Define sus creaciones como «equilibradas. Hago esculturas, juego con las manos». Y consigue piezas tan especiales como la máscara premiada en la fiesta de Carnaval del Hotel Real. Digna de Lady Gaga, cuanto menos. No pierde la oportunidad de agradecer el impulso de su prima la pintora y modelo-musa Gloria Pereda y su buena amiga Marga Sánchez Diezma, que tenían claro que su talento debía visibilizarse en su renovada incursión. Así, su taller es un auténtico showroom abierto, donde ver muestrario de piezas y oportunidades artísticas. Las mismas que ha plasmado en un par de las exposiciones de la Asociación de Sombrereros en el Museo del Traje, donde trasladó su creación infinita en honor a la patrona del gremio, Santa Catalina.

Materiales diversos

Empezó con los sombreros de tela, «me divertían mucho», y ahora trabaja diferentes materiales, con especial cariño a todo «lo orgánico, desde musgos, esponjas de mar o elementos de jardín». En el par de años que lleva en su particular reciclaje reconoce su evolución, aunque con un objetivo claro ser identificada. «Cuando ves una pieza sabes que es mía». Define sus trabajos como «elegantes, funcionales y diferentes, reflejan mi esencia». Pronto podrá compartirla en la próxima gala de Primavera de la Asociación Contra el Cáncer en Cantabria, con un desfile que promete sorprender. Será el 24 de abril en el Hotel Real y allí mostrará su «versión más loca, Sombreros y tocados de día y de noche, jugando con los colores de la marca negro, blanco y rojo».

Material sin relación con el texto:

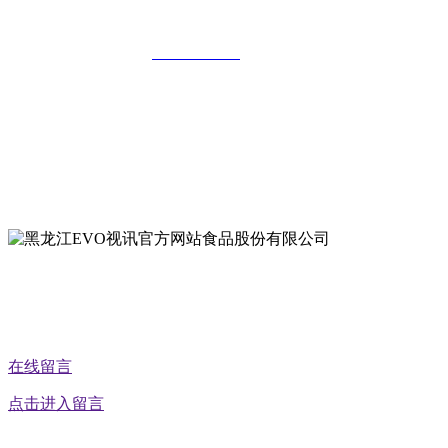
公司
全国统一客服热线：
18903658751
地址：哈尔滨南岗区红旗满族乡科技园区
地址：双城经济技术开发区娃哈哈路6号
地址：黑龙江萝北县宝泉岭二九0公路一号
地址：黑龙江省延寿县工业园区北泰山路5号
公众号二维码
在线留言
点击进入留言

La pintora Gloria Torner con uno de sus diseños.
La pintora Gloria Torner con uno de sus diseños. / MARTHA BRAVO

No vacila al mostrarse contraria a las tendencias como tal, «siempre he sido muy anti todo eso. Si algo se lleva mucho deja de interesarme». De hecho, asume la «globalización» en cuestión de imagen, «está muy bien que haya accesibilidad a la moda, pero que todo sea igual y uniforme no lo veo». Así define su estilo como totalmente personal, «lo que hago no tiene nada que ver con nada ni con nadie sólo conmigo». Ha pasado por diferentes trabajos creativos, como la recordada Escuela Goimar, con una mirada inquieta. «Evolucionas, vas creciendo y cambiando la mirada respecto a todo, aunque siempre he sido del menos siempre es más. El exceso me pone muy nerviosa, porque si con poco puedes contar mucho, para qué necesitas más».

Hay una frase que repite y no chirría. «Si algo soy fiel es a mí» y a su firma que tiene hasta canción propia firmada por su sobrino, el polifacético Jimmy Barnatán. La misma que nos sirve como banda sonora para el vídeo donde nos colamos en su espacio. Mientras se prueba varias de sus piezas y bromea con que su cabeza parece perfecta para probarse infinitos sombreros y tocados. «Me invento muchas hormas, porque me puedo permitir la exclusividad. Nunca hago dos iguales». Así que un 'My Josefin' es personal y auténtico como su creadora.